(Data extracted from a collection)
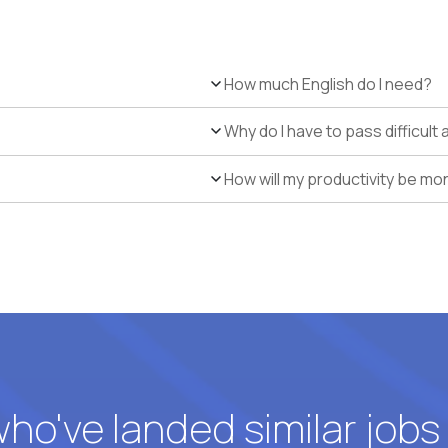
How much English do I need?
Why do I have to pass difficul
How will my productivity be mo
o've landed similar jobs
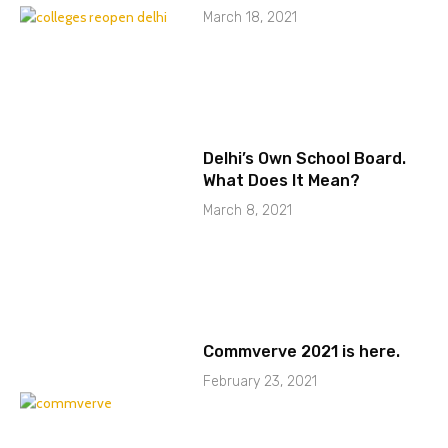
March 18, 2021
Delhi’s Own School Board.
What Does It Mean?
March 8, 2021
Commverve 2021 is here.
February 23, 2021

---

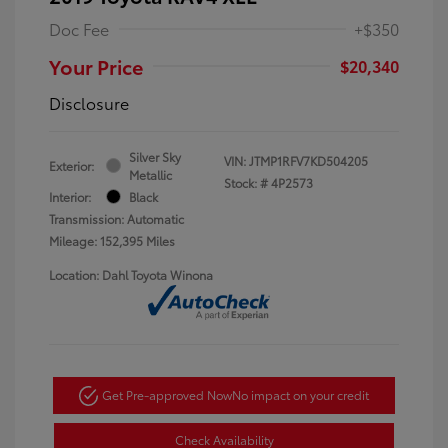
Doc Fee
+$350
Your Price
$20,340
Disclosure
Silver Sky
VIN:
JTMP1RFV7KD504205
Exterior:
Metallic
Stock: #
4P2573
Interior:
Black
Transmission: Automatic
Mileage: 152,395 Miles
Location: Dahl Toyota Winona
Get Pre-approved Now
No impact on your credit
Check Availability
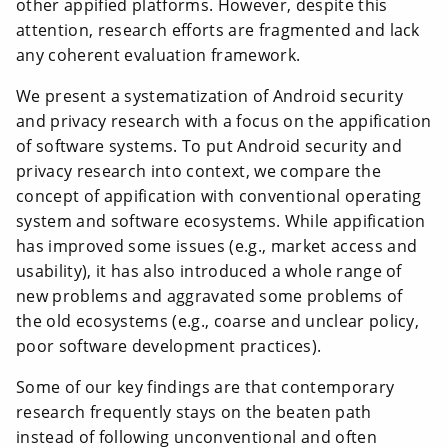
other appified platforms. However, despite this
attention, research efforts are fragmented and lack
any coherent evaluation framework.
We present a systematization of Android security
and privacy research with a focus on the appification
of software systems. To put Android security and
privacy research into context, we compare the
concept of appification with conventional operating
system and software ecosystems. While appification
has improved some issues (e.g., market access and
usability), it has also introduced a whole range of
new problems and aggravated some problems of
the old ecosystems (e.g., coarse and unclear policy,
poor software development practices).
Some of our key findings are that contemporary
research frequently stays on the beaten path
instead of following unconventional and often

...

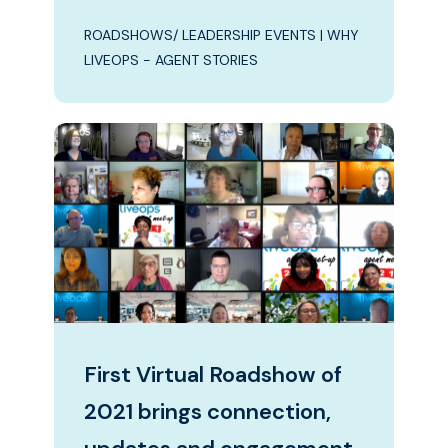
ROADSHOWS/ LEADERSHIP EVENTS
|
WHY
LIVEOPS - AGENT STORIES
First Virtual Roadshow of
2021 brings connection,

• [Problem description]:
Starting with the line above that holds "Mileage: 152,395 Miles", restate each line word for word up to and including the line that holds "instead of following unconventional and often". Drop the pictures.

• [Solution to the exercise]:
Mileage: 152,395 Miles
Location: Dahl Toyota Winona
Get Pre-approved Now
No impact on your credit
Check Availability
other appified platforms. However, despite this
attention, research efforts are fragmented and lack
any coherent evaluation framework.
We present a systematization of Android security
and privacy research with a focus on the appification
of software systems. To put Android security and
privacy research into context, we compare the
concept of appification with conventional operating
system and software ecosystems. While appification
has improved some issues (e.g., market access and
usability), it has also introduced a whole range of
new problems and aggravated some problems of
the old ecosystems (e.g., coarse and unclear policy,
poor software development practices).
Some of our key findings are that contemporary
research frequently stays on the beaten path
instead of following unconventional and often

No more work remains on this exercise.